- Theatrical release poster
- Directed by: Patrik-Ian Polk
- Written by: Patrik-Ian Polk John R. Gordon
- Story by: Q. Allan Brocka
- Produced by: Patrik-Ian Polk
- Starring: Darryl Stephens Christian Vincent Doug Spearman Rodney Chester Jensen Atwood
- Cinematography: Christopher Porter
- Edited by: Phillip J. Bartell
- Music by: Adam S. Goldman Julian Wass
- Production companies: New Open Door Productions Blueprint Entertainment
- Distributed by: LOGO Films
- Release date: October 24, 2008 (US);
- Running time: 101 minutes
- Countries: United States Canada
- Language: English
- Box office: $532,878

= Noah's Arc: Jumping the Broom =

Noah's Arc: Jumping the Broom, is a 2008 American romantic comedy-drama film based on the LOGO television series Noah's Arc. It was released on October 24, 2008, in select theaters and video on demand.

The 2025 sequel Noah's Arc: The Movie premiered on Paramount+ in June 2025.

==Synopsis==
Noah Nicholson (Darryl Stephens) and his ARC: Alex Kirby (Rodney Chester), Ricky Davis (Christian Vincent), and Chance Counter (Doug Spearman), retreat to Martha's Vineyard for Noah's intimate marriage to Wade Robinson (Jensen Atwood). While Alex's hubby, Trey (Gregory Kieth), video chats from home to babysit their newly adopted Ethiopian child, Chance brings his husband, Eddie (Jonathan Julian). Ricky is accompanied by the 19-year old Brandon (Gary LeRoi Gray), who is also Chance's student, for some lighthearted fling-dating. As the four couples hole up and attend separate bachelor parties, each relationship begins to unravel. Chance and his husband deal with unsettled problems within their marriage.
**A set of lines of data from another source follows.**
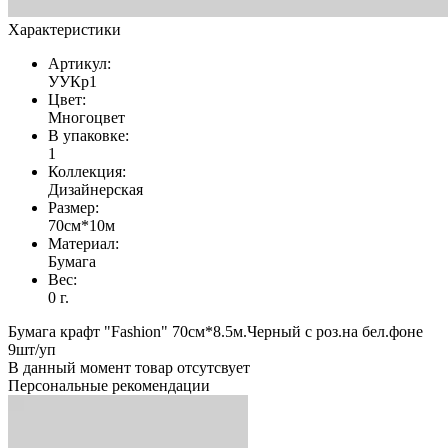
Характеристики
Артикул:
УУКр1
Цвет:
Многоцвет
В упаковке:
1
Коллекция:
Дизайнерская
Размер:
70см*10м
Материал:
Бумага
Вес:
0 г.
Бумага крафт "Fashion" 70см*8.5м.Черный с роз.на бел.фоне
9шт/уп
В данный момент товар отсутсвует
Персональные рекомендации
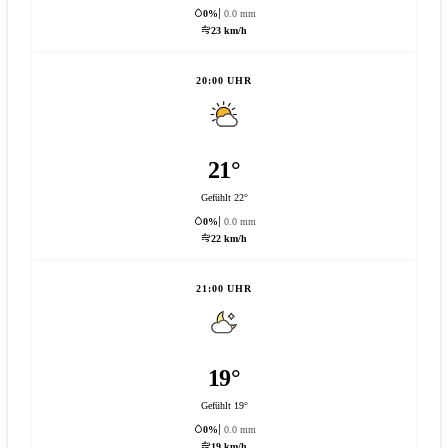
0%
0.0 mm
23 km/h
20:00 UHR
21°
Gefühlt 22°
0%
0.0 mm
22 km/h
21:00 UHR
19°
Gefühlt 19°
0%
0.0 mm
19 km/h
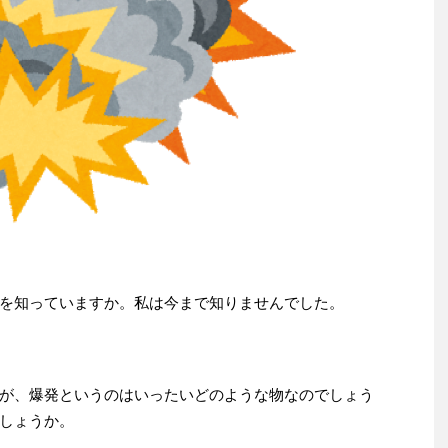
を知っていますか。私は今まで知りませんでした。
が、爆発というのはいったいどのような物なのでしょう
しょうか。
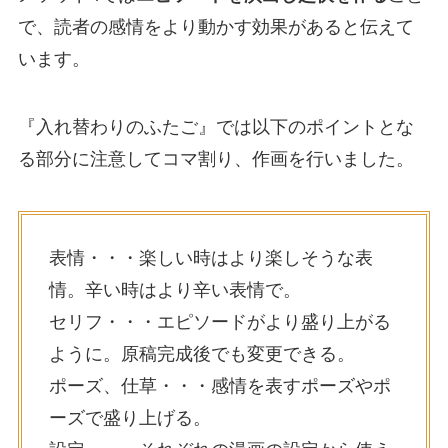
で、読者の感情をより動かす効果があると伝えて
います。
『入れ替わりのふたご』では以下のポイントとな
る部分に注意してコマ割り、作画を行いました。
表情・・・楽しい時はより楽しそうな表
情。辛い時はより辛い表情で。
セリフ・・・エピソードがより盛り上がる
ように。原稿完成後でも変更できる。
ポーズ、仕草・・・感情を表すポーズやポ
ーズで盛り上げる。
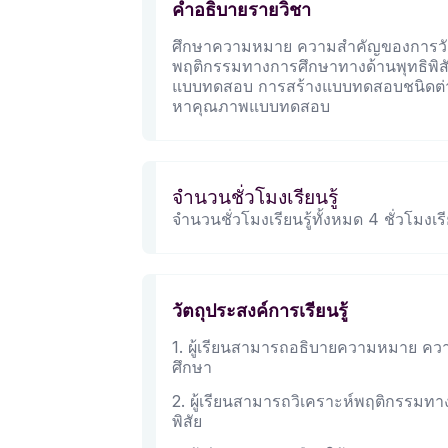
คำอธิบายรายวิชา
ศึกษาความหมาย ความสำคัญของการวั
พฤติกรรมทางการศึกษาทางด้านพุทธิพิสั
แบบทดสอบ การสร้างแบบทดสอบชนิดต
หาคุณภาพแบบทดสอบ
จำนวนชั่วโมงเรียนรู้
จำนวนชั่วโมงเรียนรู้ทั้งหมด 4 ชั่วโมงเรีย
วัตถุประสงค์การเรียนรู้
1. ผู้เรียนสามารถอธิบายความหมาย 
ศึกษา
2. ผู้เรียนสามารถวิเคราะห์พฤติกรรมทา
พิสัย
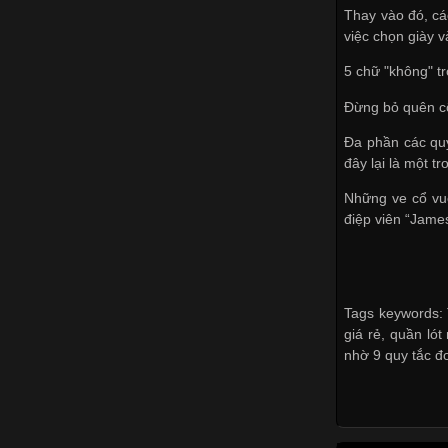
Thay vào đó, cá
việc chọn giày v
5 chữ "không" t
Đừng bỏ quên c
Đa phần các quý
đây lại là một t
Những ve cổ vuô
điệp viên “Jame
Tags keywords: 
giá rẻ, quần lót
nhờ 9 quy tắc đ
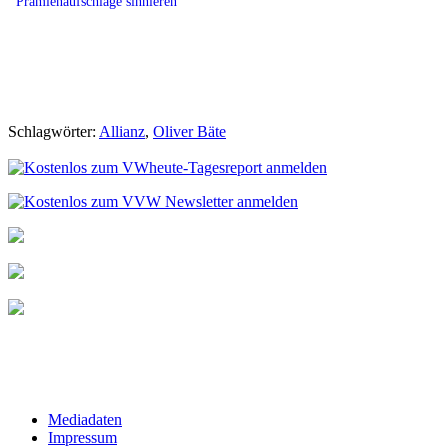
Prämienaufschläge sinnieren
Schlagwörter:
Allianz
,
Oliver Bäte
Mediadaten
Impressum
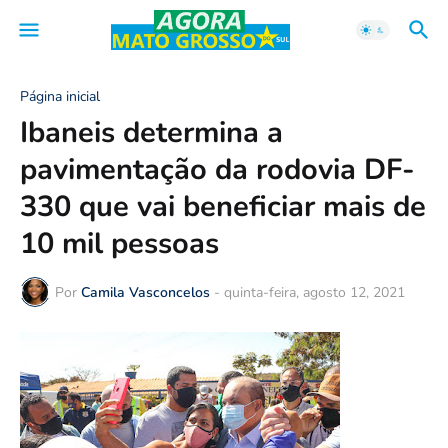
Página inicial
Ibaneis determina a
pavimentação da rodovia DF-
330 que vai beneficiar mais de
10 mil pessoas
Por
Camila Vasconcelos
-
quinta-feira, agosto 12, 2021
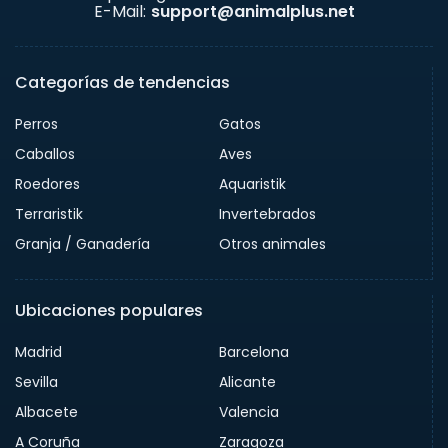
E-Mail:
support@animalplus.net
Categorías de tendencias
Perros
Gatos
Caballos
Aves
Roedores
Aquaristik
Terraristik
Invertebrados
Granja / Ganadería
Otros animales
Ubicaciones populares
Madrid
Barcelona
Sevilla
Alicante
Albacete
Valencia
A Coruña
Zaragoza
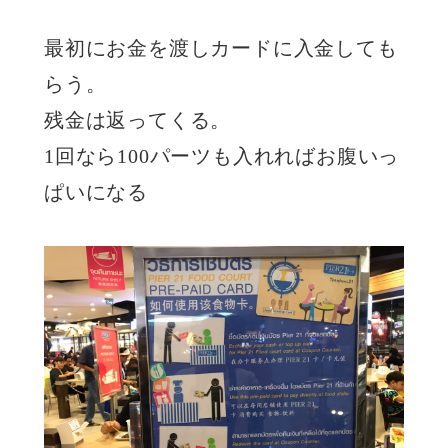
最初にお金を渡しカードに入金しても
らう。
残金は返ってくる。
1回なら100パーツも入れればお腹いっ
ぱいになる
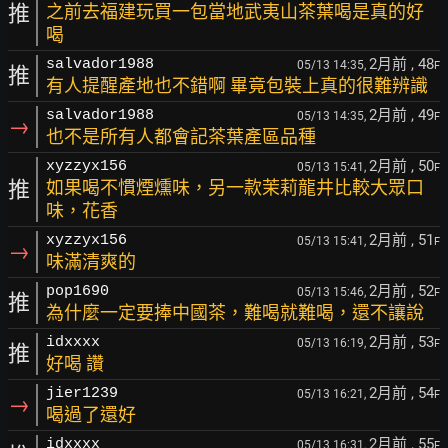
推
之前去福建玩買一包當地武夷山茶葉喝是真的好
喝
2月前
, 48
salvador1988
05/13 14:35,
F
推
有人提醒產地也不錯啊 畢竟包裝上真的很難辨識
2月前
, 49
salvador1988
05/13 14:35,
F
→
也不是所有人都會記茶葉產區品種
2月前
, 50
xyzzyx156
05/13 15:41,
F
推
如果喝不慣煙燻味，另一款茉莉龍井比較大眾口
味，花香
2月前
, 51
xyzzyx156
05/13 15:41,
F
→
味滿清爽的
2月前
, 52
pop1690
05/13 15:46,
F
推
為什麼一定要捧中國茶，難喝就難喝，還不讓說
2月前
, 53
idxxxx
05/13 16:19,
F
推
好喝 讚
2月前
, 54
jier1239
05/13 16:21,
F
→
喝過了還好
2月前
, 55
idxxxx
05/13 16:31,
F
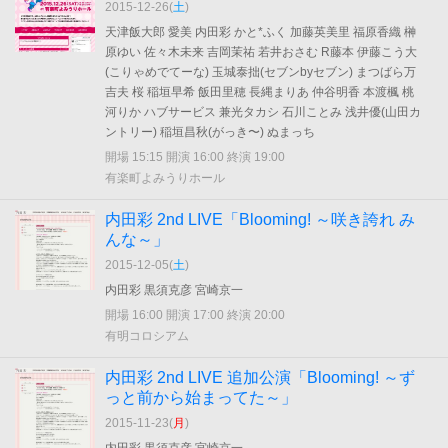
2015-12-26(
土
)
天津飯大郎 愛美 内田彩 かと*ふく 加藤英美里 福原香織 榊
原ゆい 佐々木未来 吉岡茉祐 若井おさむ R藤本 伊藤こう大
(こりゃめでてーな) 玉城泰拙(セブンbyセブン) まつばら万
吉夫 桜 稲垣早希 飯田里穂 長縄まりあ 仲谷明香 本渡楓 桃
河りか ハブサービス 兼光タカシ 石川ことみ 浅井優(山田カ
ントリー) 稲垣昌秋(がっき〜) ぬまっち
開場 15:15 開演 16:00 終演 19:00
有楽町よみうりホール
内田彩 2nd LIVE「Blooming! ～咲き誇れ み
んな～」
2015-12-05(
土
)
内田彩 黒須克彦 宮崎京一
開場 16:00 開演 17:00 終演 20:00
有明コロシアム
内田彩 2nd LIVE 追加公演「Blooming! ～ず
っと前から始まってた～」
2015-11-23(
月
)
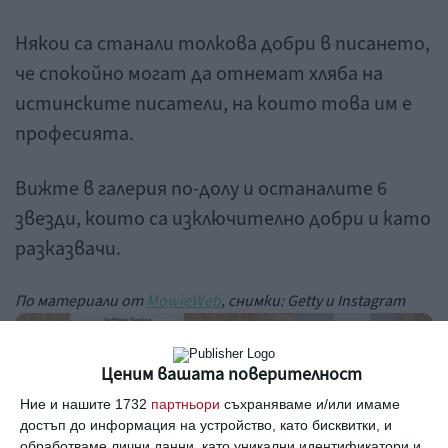
Някои са станали толкова добри в писането,
че спокойно могат да отнемат хляба на
истинските писатели, на които това им е
професията.
Вижте в галерия по-долу и останалите 6
звезди, които са изключително добри и като
разказвачи.
По материали от
MowieWeb
, снимки: Getty и Instagram
1/6
Ценим вашата поверителност
Ние и нашите 1732
партньори
съхраняваме и/или имаме
достъп до информация на устройство, като бисквитки, и
обработваме лични данни, като уникални идентификатори и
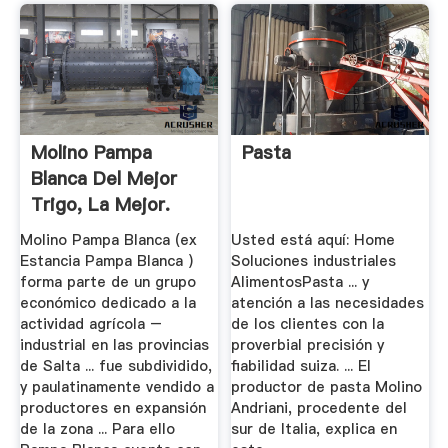
Molino Pampa
Pasta
Blanca Del Mejor
Trigo, La Mejor.
Molino Pampa Blanca (ex
Usted está aquí: Home
Estancia Pampa Blanca )
Soluciones industriales
forma parte de un grupo
AlimentosPasta ... y
económico dedicado a la
atención a las necesidades
actividad agrícola –
de los clientes con la
industrial en las provincias
proverbial precisión y
de Salta ... fue subdividido,
fiabilidad suiza. ... El
y paulatinamente vendido a
productor de pasta Molino
productores en expansión
Andriani, procedente del
de la zona ... Para ello
sur de Italia, explica en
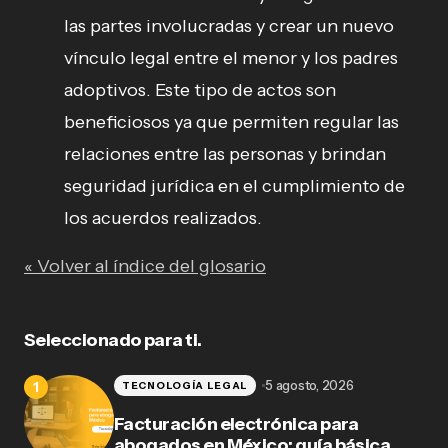
las partes involucradas y crear un nuevo
vínculo legal entre el menor y los padres
adoptivos. Este tipo de actos son
beneficiosos ya que permiten regular las
relaciones entre las personas y brindan
seguridad jurídica en el cumplimiento de
los acuerdos realizados.
« Volver al índice del glosario
Seleccionado para ti.
5 agosto, 2026
TECNOLOGÍA LEGAL
Facturación electrónica para
abogados en México: guía básica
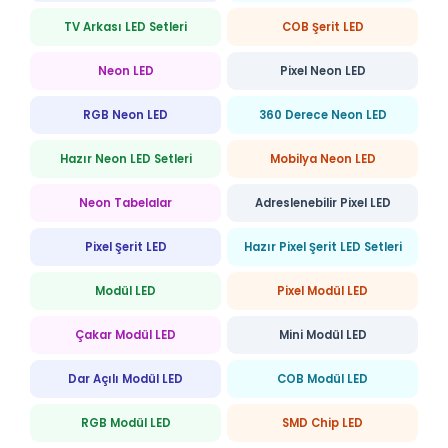
TV Arkası LED Setleri
COB Şerit LED
Neon LED
Pixel Neon LED
RGB Neon LED
360 Derece Neon LED
Hazır Neon LED Setleri
Mobilya Neon LED
Neon Tabelalar
Adreslenebilir Pixel LED
Pixel Şerit LED
Hazır Pixel Şerit LED Setleri
Modül LED
Pixel Modül LED
Çakar Modül LED
Mini Modül LED
Dar Açılı Modül LED
COB Modül LED
RGB Modül LED
SMD Chip LED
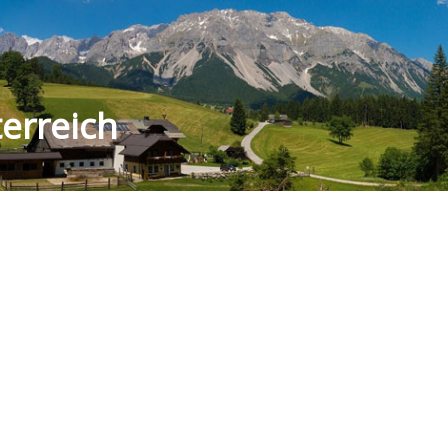
erreich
Alex's energy pill-popping throughout the weekend, coupled with surprise drop-ins from Noah's boss Brandy (Jennia Fredrique) and rapper Baby Gat (Jason Steed), who is still interested in being in a relationship, does not help Noah and Wade work through last-minute jitters.

==Cast==
- Darryl Stephens as Noah Nicholson-Robinson
- Christian Vincent as Ricky Davis
- Doug Spearman as Chance Counter-McIntyre
- Rodney Chester as Alex Kirby-Iverson
- Jensen Atwood as Wade Robinson
- Jonathan Julian as Eddie McIntyre
- Jason Steed as Baby Gat
- Tonya Pinkins as Mrs. Robinson
- Gary LeRoi Gray as Brandon
- Phoebe Snow as Herself
- Jennia Fredrique as Brandy King

==Production==
According to creator Patrik-Ian Polk, who produced and directed the film and co-wrote with fellow series writer John R. Gordon, the feature film version of the series, Jumping the Broom, picks up after the series' second season cliffhanger finale and centers around the Martha's Vineyard wedding of the series' lead character Noah and his boyfriend Wade. The film was shot in Nova Scotia.

==Release==
The film had a limited release in theaters located in Los Angeles, New York City, Atlanta, Chicago, Palm Springs, and Washington, D.C. On November 7, the film was released in Ocean City, New Jersey, Detroit, and San Francisco; and November 28 in Philadelphia and Dallas.

===Critical response===
Although much lauded in the gay press, Jumping the Broom has been met with generally mixed reception elsewhere. Time Out called it "ludicrous", whilst Variety described it as "a lame feature". Several critics felt that the leap from cable to big screen was too great. The film holds a 42% rating on Rotten Tomatoes.

===Box office===
The film surprised the entertainment industry by opening at number 1 on the independent film box office report, according to IndieWire (October 27, 2008). Theaters reported multiple sold-out screenings days in advance of the release and most added additional screenings to accommodate the overwhelming fan response. In fact, the film had an opening weekend per screen average of $30,336 and narrowly came second for top per screen average by the Clint Eastwood/Angelina Jolie film Changeling, which opened in limited release the same weekend and averaged $32,601. Theaters playing the film opening weekend reported by mid-December it had taken just over $532,000 at the US box office despite the film receiving little to no mainstream marketing support and never played on more than 7 screens at once during its 7-week theatrical run. By the end of its run, the film had grossed a domestic total of $532,878.

===Accolades===
The film received three NAACP Image Award nominations: Outstanding Independent Feature Film, Outstanding Writing in a Feature Film, and Outstanding Directing in a Feature Film. The film was also nominated for GLAAD Award's for Best Feature Film (Limited Release), in which it won.

==Soundtrack==

The soundtrack was released on October 21, 2008, by Tommy Boy Records and features Michelle Williams, Bob Sinclar, Roy Young, and Phoebe Snow.

==Home media==
The film was released February 3, 2009 on DVD.